Pondicheri’s menu is innovative and different, yes of course. A breath of fresh air on the Indian foodie scene, which is changing rapidly to accommodate a new sort of fast food, even beyond the basics as at “Cafe Spice Express” at Grand Central in New York. A new crop of eateries, Subway-Chipotle-inspired franchise-ready restaurants like “Bombay Bowl” (Denver), “Chutneys” (Washington D.C.), and Merzi (Cambridge, Mass.) are each fairly self-consciously concerned with the business of aiding “understanding”–clearly directing their attention to those who don’t understand how “Indian” works. These adopt the build-a-bear approach to food service, understanding facilitated by “deconstruction,” so food is taken apart and then reassembled before your very eyes, both to underscore freshness and attain comprehension. [Those who have chanced on Derridaean deconstruction will likely envision the French philosopher turning in his grave.]
[Two salads for me: a Barley Beet Jicama and the Butter Chicken on arugula; Carrot paratha, chicken saag samosa and the"Tuk tuk thali," for the kids. Verne had the Masala Fish with Turmeric [not lemon] rice on the side. Desi fries for us all.] |
Pondicheri doesn’t take that route, thankfully, and though it targets “understanding” just as much, it goes about it with something between a displaced native’s nostalgia and an ethnographic surveyor’s need for comprehension. Here are thalis [complete meals with vegetables and dals and breads served in small katori bowls on a single plate], chaats [snacks made of assembled crunchies, chutneys and the equivalent of pico de gallo], railway food, street food, Mumbai frankies and Indian-style burgers, omlettes and uppma [a South Indian breakfast item made of semolina and vegetables]; Pubjabi butter chicken, Kerala fish, Beef Kheema: breathlessly racing the length and breadth of the subcontinent. With a nuggets of mid-20th century nostalgia mixed in for good measure: “utterly butterly delicious,” as the tagline goes, Amul butter is on the menu for 50 cents a pat, and the taste of bounvita we all grew up on is sandwiched between “age old” Parle-G biscuits–a double dose of the sepia-toned. [Though, knowing the high sugar/ poor cocoa quality of bournvita and Parle biscuit ingredients, I, for one, never want to touch them again. And Amul butter, seriously? Whose nostalgia was this brought to the table? Though Amul butter ads over the years deserve a post unto themselves, I will admit.]
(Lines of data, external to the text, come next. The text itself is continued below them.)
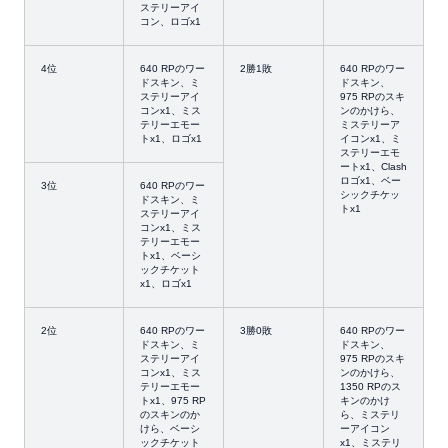
ステリーアイ
コン、ロゴx1
4位
640 RPのワー
2勝1敗
640 RPのワー
ドスキン、ミ
ドスキン、
ステリーアイ
975 RPのスキ
コンx1、ミス
ンのかけら、
テリーエモー
ミステリーア
トx1、ロゴx1
イコンx1、ミ
ステリーエモ
ートx1、Clash
ロゴx1、ベー
3位
640 RPのワー
シックチケッ
ドスキン、ミ
トx1
ステリーアイ
コンx1、ミス
テリーエモー
トx1、ベーシ
ックチケット
x1、ロゴx1
2位
640 RPのワー
3勝0敗
640 RPのワー
ドスキン、ミ
ドスキン、
ステリーアイ
975 RPのスキ
コンx1、ミス
ンのかけら、
テリーエモー
1350 RPのス
トx1、975 RP
キンのかけ
のスキンのか
ら、ミステリ
けら、ベーシ
ーアイコン
ックチケット
x1、ミステリ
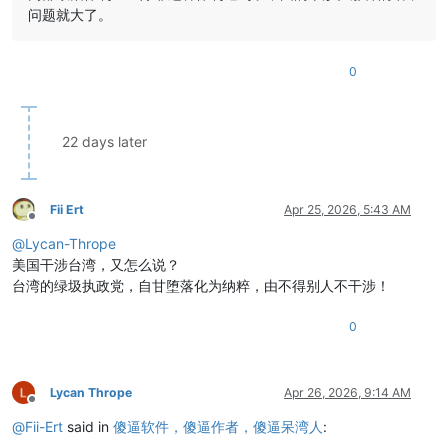
问题就大了。
0
22 days later
Fii Ert
Apr 25, 2026, 5:43 AM
Offline
@
Lycan-Thrope
美国干涉台湾，又怎么说？
台湾的绿圾执政党，自甘堕落化为纳粹，由不得别人不干涉！
0
Lycan Thrope
Apr 26, 2026, 9:14 AM
Offline
@
Fii-Ert
said in
傻逼软件，傻逼作者，傻逼呆湾人
:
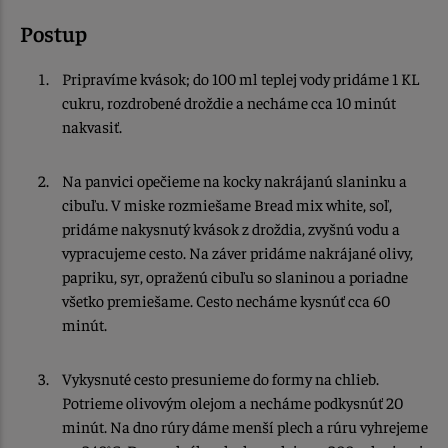
Postup
Pripravíme kvások; do 100 ml teplej vody pridáme 1 KL
cukru, rozdrobené droždie a necháme cca 10 minút
nakvasiť.
Na panvici opečieme na kocky nakrájanú slaninku a
cibuľu. V miske rozmiešame Bread mix white, soľ,
pridáme nakysnutý kvások z droždia, zvyšnú vodu a
vypracujeme cesto. Na záver pridáme nakrájané olivy,
papriku, syr, opraženú cibuľu so slaninou a poriadne
všetko premiešame. Cesto necháme kysnúť cca 60
minút.
Vykysnuté cesto presunieme do formy na chlieb.
Potrieme olivovým olejom a necháme podkysnúť 20
minút. Na dno rúry dáme menší plech a rúru vyhrejeme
The recreation of “the way we eat” extended to the stainless steel ware that so dominates Pondicheri’s decor. The buckets, the vessels, the katoris, the kadais, the tea/coffee cannisters (used here for water), even the hurricane lanterns. These are items used in just about every Indian home, and at the commonest Indian eateries, or event meal services, where bare-chested sacred thread-donning Brahmin men come by with buckets of food, slapping servings down before successive rows of guests as they walk unceremoniously past. In Pondicheri, by sanitized contrast, such accoutrements are suddenly uncommon, and for that oh, so nouveau chic.
The tiffin carriers bear special mention since they feature in Jaisinghani’s proposed “Pondy Exchange” take out/ delivery plan–which had to be inspired, we thought, by the famous Mumbai Dabbawalas: the 5000-odd semi-literate porters who carry tiffin carriers [“dabbas” or boxes] of cooked lunches from homes or catering services to over 200,000 offices and back, through rain or shine, through vast Mumbai distances and the thickness of the city’s traffic flows, using cycles, auto rickshaws, trains and just bare feet to get the stainless steel carriers back and forth, always bang on time. So long have the dabbawalas been around (over a hundred years and counting), so efficient and so low cost and low tech is their operation, that they’ve been written up in the New York Times, the focus of a BBC documentary and a Harvard Business Review case study on supply chain management, visited by Prince Charles, and invited to his wedding in 2005.
But if this is what Pondy Exchange is building on, we unfortunately aren’t told of it. Instead, we’re promised some combination of home food and street food, and returned to evocations of colonial nostalgia in the name “Pondicheri.” With no further discernable connection to Pondicherry’s Franco-Tamil history (or cuisine, for that matter), common utensils become retro chic–in much the same way Urban Outfitters or Whole Foods would take images of Hindu gods printed on cheap plastic or cotton or tin lunch boxes, and market them as trendy accessories to a global ethnic look. Out of context, the objects have no particular meaning, do not convey any real sense of “the way we eat,” but float around in abstract design fields, suddenly classy because the retro SS look is in. Or because stylized grunge is the new “ethnic.”
All told, the point is not to eat as we do in India. The point is to savor an idea of India while living in Houston, via the mélange arrayed in Pondicheri’s dishes. The point is to embrace a refined cosmopolitanism, ensconsced here but wanderlust, longing for the elsewheres of our selves, whether we’re Indian or not. The “way we eat in India” is hardly a singular way, almost unbearably diverse–impossible to collect unless by essentializing design. And the impulse to collect is redundant in India, but so, so vital elsewhere. Look at it this way and you realize that Pondicheri cannot exist anywhere except outside of India. The ultimate irony is that Pondicheri belongs very much in Houston.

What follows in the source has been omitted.